This Petro Ciruelo was born in Arragon, and died in 1560 at Salamanca. He studied mathematics and philosophy at Paris, and took the doctor's degree there. He taught at the University of Alcalà and became canon of the Cathedral at Salamanca. Besides his editions of Bradwardine he wrote several works, among them the Liber arithmeticae practicae qui dicitur algorithmus (Paris, 1495) and the Cursus quatuor mathematicarum artium liberalium (Alcalà, 1516).
[511] Star polygons, a subject of considerable study in the later Middle Ages. See note [35] on page [44].
[512] "A new theory that adds lustre to the fourteenth century."
[513] There is nothing in the edition of 1495 that leads to this conclusion.
[514] The full title is: Nouvelle théorie des parallèles, avec un appendice contenant la manière de perfectionner la théorie des parallèles de A. M. Legendre. The author had no standing as a scientist.
[515] Adrien Marie Legendre (1752-1833) was one of the great mathematicians of the opening of the nineteenth century. His Eléments de géométrie (1794) had great influence on the geometry of the United States. His Essai sur la théorie des nombres (1798) is one of the classics upon the subject. The work to which Kircher refers is the Nouvelle théorie des parallèles (1803), in which the attempt is made to avoid using Euclid's postulate of parallels, the result being merely the substitution of another assumption that was even more unsatisfactory. The best presentations of the general theory are W. B. Frankland's Theories of Parallelism, Cambridge, 1910, and Engel and Stäckel's Die Theorie der Parallellinien von Euclid bis auf Gauss, Leipsic, 1895. Legendre published a second work on the theory the year of his death, Réflexions sur ... la théorie des parallèles (1833). His other works include the Nouvelles méthodes pour la détermination des orbites des comètes (1805), in which he uses the method of least squares; the Traité des fonctions elliptiques et des intégrales (1827-1832), and the Exercises de calcul intégral (1811, 1816, 1817).
[516] Johann Joseph Ignatz von Hoffmann (1777-1866), professor of mathematics at Aschaffenburg, published his Theorie der Parallellinien in 1801. He supplemented this by his Kritik der Parallelen-Theorie in 1807, and his Das eilfte Axiom der Elemente des Euclidis neu bewiesen in 1859. He wrote other works on mathematics, but none of his contributions was of any importance.
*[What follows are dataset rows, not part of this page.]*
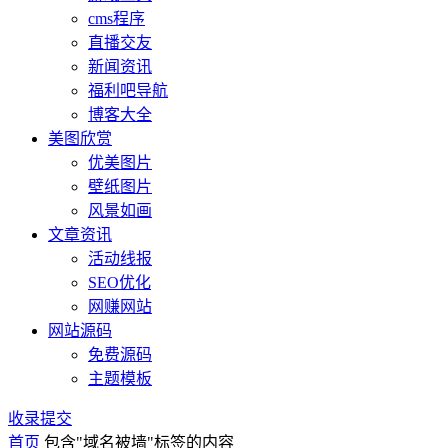
cms程序
直播交友
新闻资讯
福利吧导航
博客大全
美图欣赏
优美图片
壁纸图片
风景如画
文章资讯
活动线报
SEO优化
网赚网站
网站源码
免费源码
主题模板
收录提交
首页
包含"域名被墙"标签的内容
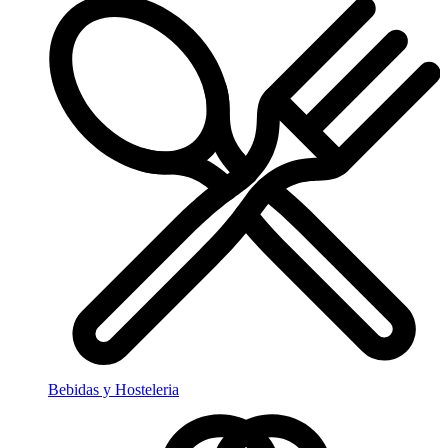
Bebidas y Hosteleria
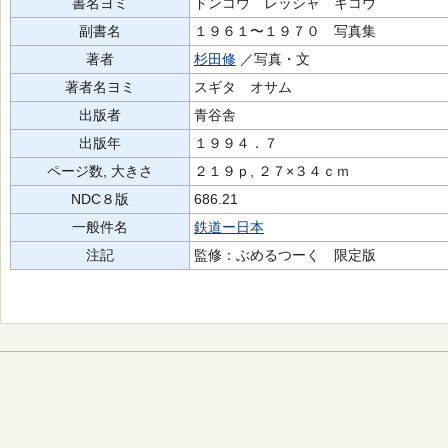
書名ヨミ
ドンコウ レッシャ キコウ
副書名
１９６１〜１９７０ 写真集
著者
杉田修
／写真・文
著者名ヨミ
スギタ オサム
出版者
青谷舎
出版年
１９９４．７
ページ数, 大きさ
２１９ｐ, ２７×３４ｃｍ
NDC８版
686.21
一般件名
鉄道ー日本
注記
監修：ぶめるつーく 限定版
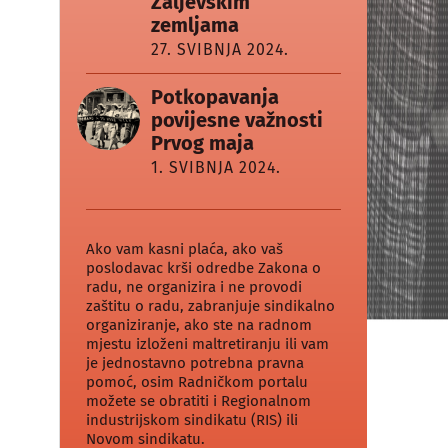
Zaljevskim
zemljama
27. SVIBNJA 2024.
Potkopavanja
povijesne važnosti
Prvog maja
1. SVIBNJA 2024.
Ako vam kasni plaća, ako vaš
poslodavac krši odredbe Zakona o
radu, ne organizira i ne provodi
zaštitu o radu, zabranjuje sindikalno
organiziranje, ako ste na radnom
mjestu izloženi maltretiranju ili vam
je jednostavno potrebna pravna
pomoć, osim Radničkom portalu
možete se obratiti i Regionalnom
industrijskom sindikatu (RIS) ili
Novom sindikatu.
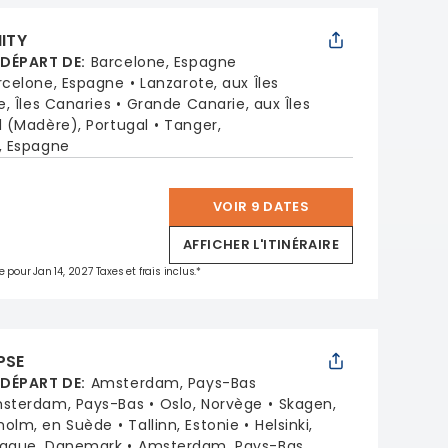
NITY
 DÉPART DE
:
Barcelone, Espagne
rcelone, Espagne
Lanzarote, aux Îles
e, Îles Canaries
Grande Canarie, aux Îles
 (Madère), Portugal
Tanger,
, Espagne
VOIR 9 DATES
*
AFFICHER L'ITINÉRAIRE
 pour Jan 14, 2027 Taxes et frais inclus.*
PSE
 DÉPART DE
:
Amsterdam, Pays-Bas
sterdam, Pays-Bas
Oslo, Norvège
Skagen,
holm, en Suède
Tallinn, Estonie
Helsinki,
ague, Danemark
Amsterdam, Pays-Bas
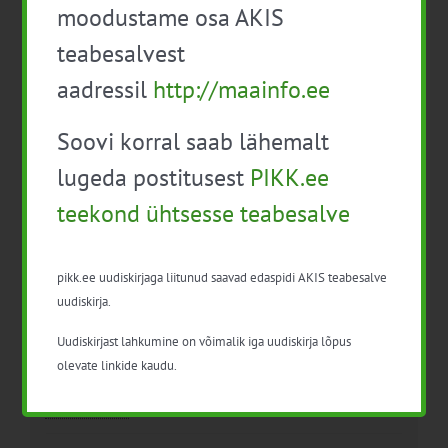
moodustame osa AKIS
teabesalvest
aadressil
http://maainfo.ee
EPKK infopäev „Veekaitse
Mahetaimekasvatuse
kohustused ja vajadused“
infopäev
Soovi korral saab lähemalt
lugeda postitusest
PIKK.ee
teekond ühtsesse teabesalve
pikk.ee uudiskirjaga liitunud saavad edaspidi AKIS teabesalve
uudiskirja.
Detailid
Uudiskirjast lahkumine on võimalik iga uudiskirja lõpus
olevate linkide kaudu.
Kuupäev:
27. dets. 2021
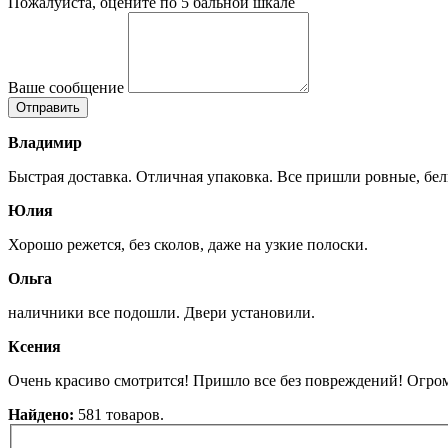
Пожалуйста, оцените по 5 бальной шкале
Ваше сообщение
Владимир
Быстрая доставка. Отличная упаковка. Все пришли ровные, бел
Юлия
Хорошо режется, без сколов, даже на узкие полоски.
Ольга
наличники все подошли. Двери установили.
Ксения
Очень красиво смотрится! Пришло все без повреждений! Огром
Найдено:
581 товаров.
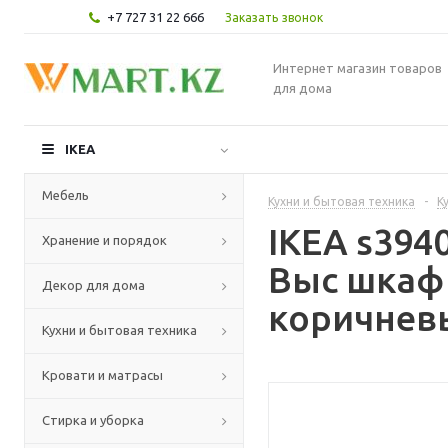
+7 727 31 22 666
Заказать звонок
Интернет магазин товаров
для дома
IKEA
Мебель
Кухни и бытовая техника
-
К
IKEA s39
Хранение и порядок
Выс шкаф
Декор для дома
коричневы
Кухни и бытовая техника
Кровати и матрасы
Стирка и уборка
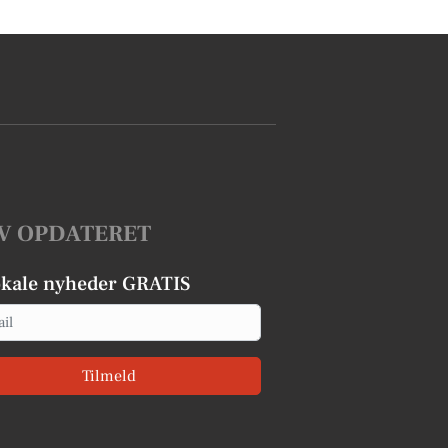
V OPDATERET
okale nyheder GRATIS
Tilmeld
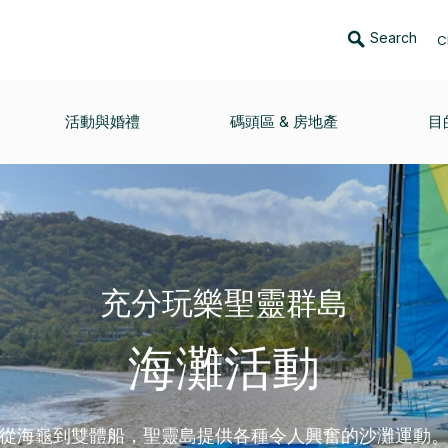
Search
C
活動與婚禮
碼頭區 & 房地產
目
充分玩樂聖靈群島
海灘活動
從海龜到雙體船，聖靈島提供各種令人興奮的沙灘運動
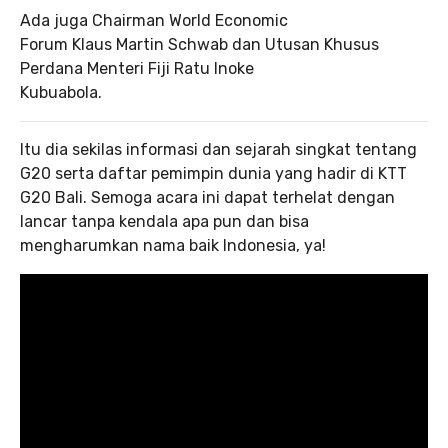
Ada juga Chairman World Economic
Forum Klaus Martin Schwab dan Utusan Khusus
Perdana Menteri Fiji Ratu Inoke
Kubuabola.
Itu dia sekilas informasi dan sejarah singkat tentang
G20 serta daftar pemimpin dunia yang hadir di KTT
G20 Bali. Semoga acara ini dapat terhelat dengan
lancar tanpa kendala apa pun dan bisa
mengharumkan nama baik Indonesia, ya!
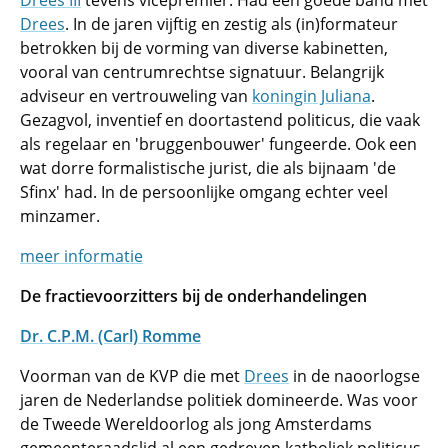
Drees III
tevens vicepremier. Had een goede band met
Drees
. In de jaren vijftig en zestig als (in)formateur
betrokken bij de vorming van diverse kabinetten,
vooral van centrumrechtse signatuur. Belangrijk
adviseur en vertrouweling van
koningin Juliana
.
Gezagvol, inventief en doortastend politicus, die vaak
als regelaar en 'bruggenbouwer' fungeerde. Ook een
wat dorre formalistische jurist, die als bijnaam 'de
Sfinx' had. In de persoonlijke omgang echter veel
minzamer.
meer informatie
De fractievoorzitters bij de onderhandelingen
Dr. C.P.M. (Carl) Romme
Voorman van de KVP die met
Drees
in de naoorlogse
jaren de Nederlandse politiek domineerde. Was voor
de Tweede Wereldoorlog als jong Amsterdams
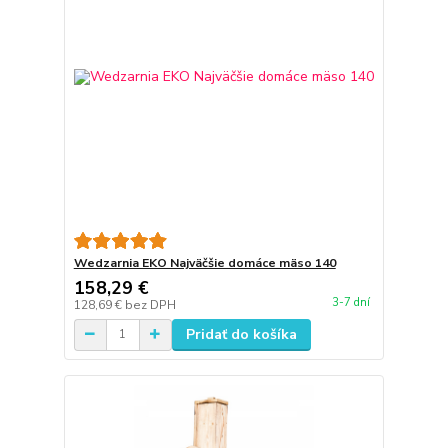
Wedzarnia EKO Najväčšie domáce mäso 140
158,29 €
3-7 dní
128,69 €
bez DPH
Pridať do košíka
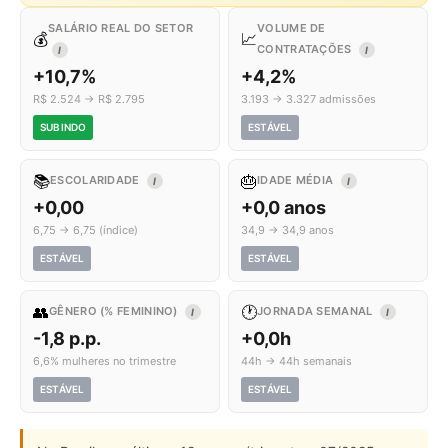
SALÁRIO REAL DO SETOR
VOLUME DE
💰
📈
CONTRATAÇÕES
I
I
+10,7%
+4,2%
R$ 2.524 → R$ 2.795
3.193 → 3.327 admissões
SUBINDO
ESTÁVEL
📚
🎂
ESCOLARIDADE
IDADE MÉDIA
I
I
+0,00
+0,0 anos
6,75 → 6,75 (índice)
34,9 → 34,9 anos
ESTÁVEL
ESTÁVEL
👥
🕐
GÊNERO (% FEMININO)
JORNADA SEMANAL
I
I
-1,8 p.p.
+0,0h
6,6% mulheres no trimestre
44h → 44h semanais
ESTÁVEL
ESTÁVEL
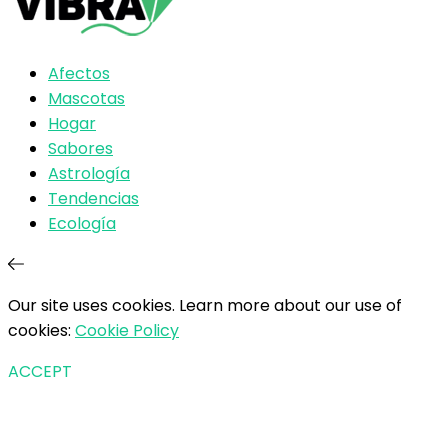
Afectos
Mascotas
Hogar
Sabores
Astrología
Tendencias
Ecología
Our site uses cookies. Learn more about our use of
cookies:
Cookie Policy
ACCEPT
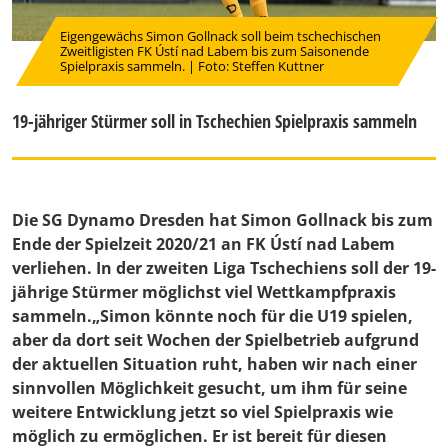
Eigengewächs Simon Gollnack soll beim tschechischen
Zweitligisten FK Ústí nad Labem bis zum Saisonende
Spielpraxis sammeln. | Foto: Steffen Kuttner
19-jähriger Stürmer soll in Tschechien Spielpraxis sammeln
Die SG Dynamo Dresden hat Simon Gollnack bis zum
Ende der Spielzeit 2020/21 an FK Ústí nad Labem
verliehen. In der zweiten Liga Tschechiens soll der 19-
jährige Stürmer möglichst viel Wettkampfpraxis
sammeln.„Simon könnte noch für die U19 spielen,
aber da dort seit Wochen der Spielbetrieb aufgrund
der aktuellen Situation ruht, haben wir nach einer
sinnvollen Möglichkeit gesucht, um ihm für seine
weitere Entwicklung jetzt so viel Spielpraxis wie
möglich zu ermöglichen. Er ist bereit für diesen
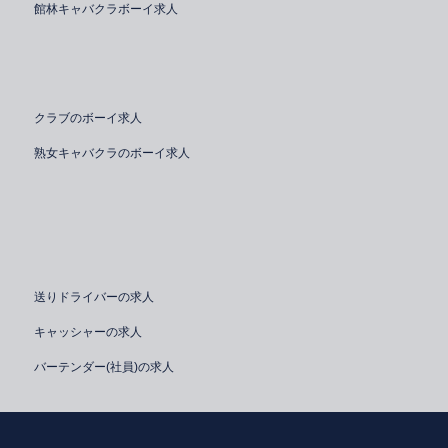
館林キャバクラボーイ求人
クラブのボーイ求人
熟女キャバクラのボーイ求人
送りドライバーの求人
キャッシャーの求人
バーテンダー(社員)の求人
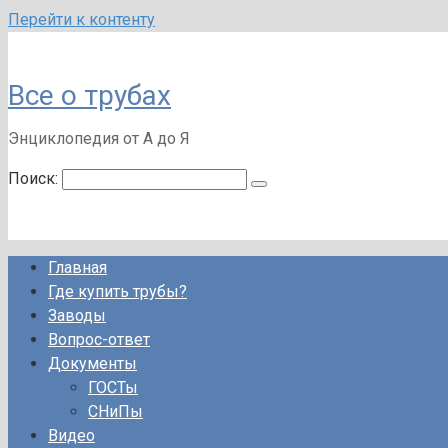
Перейти к контенту
Все о трубах
Энциклопедия от А до Я
Поиск:
Главная
Где купить трубы?
Заводы
Вопрос-ответ
Документы
ГОСТы
СНиПы
Видео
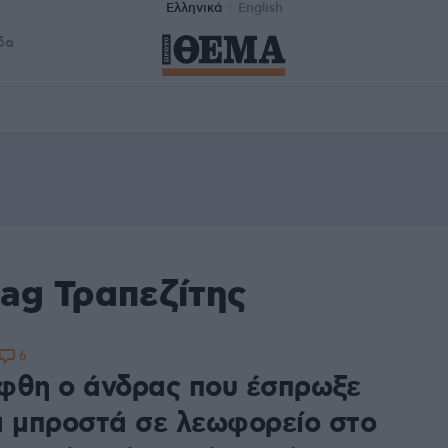
Ελληνικά
English
δα
ag Τραπεζίτης
6
φθη ο άνδρας που έσπρωξε
α μπροστά σε λεωφορείο στο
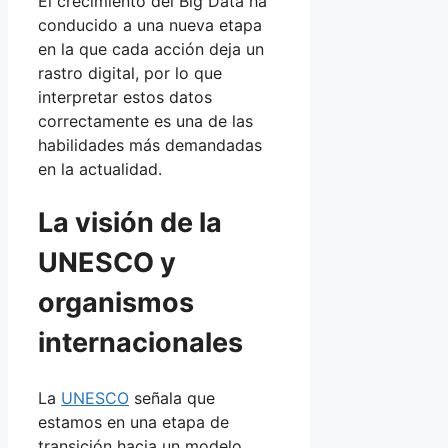
El crecimiento del Big Data ha
conducido a una nueva etapa
en la que cada acción deja un
rastro digital, por lo que
interpretar estos datos
correctamente es una de las
habilidades más demandadas
en la actualidad.
La visión de la
UNESCO y
organismos
internacionales
La
UNESCO
señala que
estamos en una etapa de
transición hacia un modelo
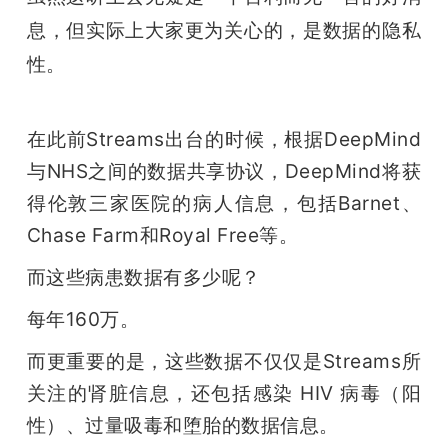
息，但实际上大家更为关心的，是数据的隐私
性。
在此前Streams出台的时候，根据DeepMind
与NHS之间的数据共享协议，DeepMind将获
得伦敦三家医院的病人信息，包括Barnet、
Chase Farm和Royal Free等。
而这些病患数据有多少呢？
每年160万。
而更重要的是，这些数据不仅仅是Streams所
关注的肾脏信息，还包括感染 HIV 病毒（阳
性）、过量吸毒和堕胎的数据信息。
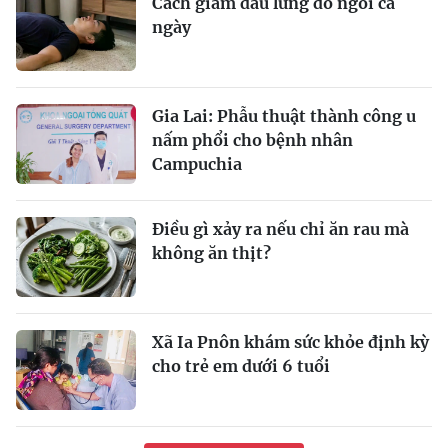
Cách giảm đau lưng do ngồi cả
ngày
Gia Lai: Phẫu thuật thành công u
nấm phổi cho bệnh nhân
Campuchia
Điều gì xảy ra nếu chỉ ăn rau mà
không ăn thịt?
Xã Ia Pnôn khám sức khỏe định kỳ
cho trẻ em dưới 6 tuổi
[517] Johann Karl Friedrich Hauff (1766-1846) was successively professor of mathematics at Marburg, director of the polytechnic school at Augsburg, professor at the Gymnasium at Cologne, and professor of mathematics and physics at Ghent. The work to which Kircher refers is his memoirs on the Euclidean Theorie der Parallelen in Hindenburg's Archiv, vol. III (1799), an article of no merit in the general theory.
[518] Wenceslaus Johann Gustav Karsten (1732-1787) was professor of logic at Rostock (1758) and Butzow (1760), and later became professor of mathematics and physics at Halle. His work on parallels is the Versuch einer völlig berichtigten Theorie der Parallellinien (1779). He also wrote a work entitled Anfangsgründe der mathematischen Wissenschaften (1780), but neither of these works was more than mediocre.
[519] Johann Christoph Schwab (not Schwal) was born in 1743 and died in 1821. He was professor at the Karlsschule at Stuttgart. De Morgan's wish was met, for the catalogues give "c. fig. 8," so that it evidently had eight illustrations instead of eight volumes. He wrote several other works on the principles of geometry, none of any importance.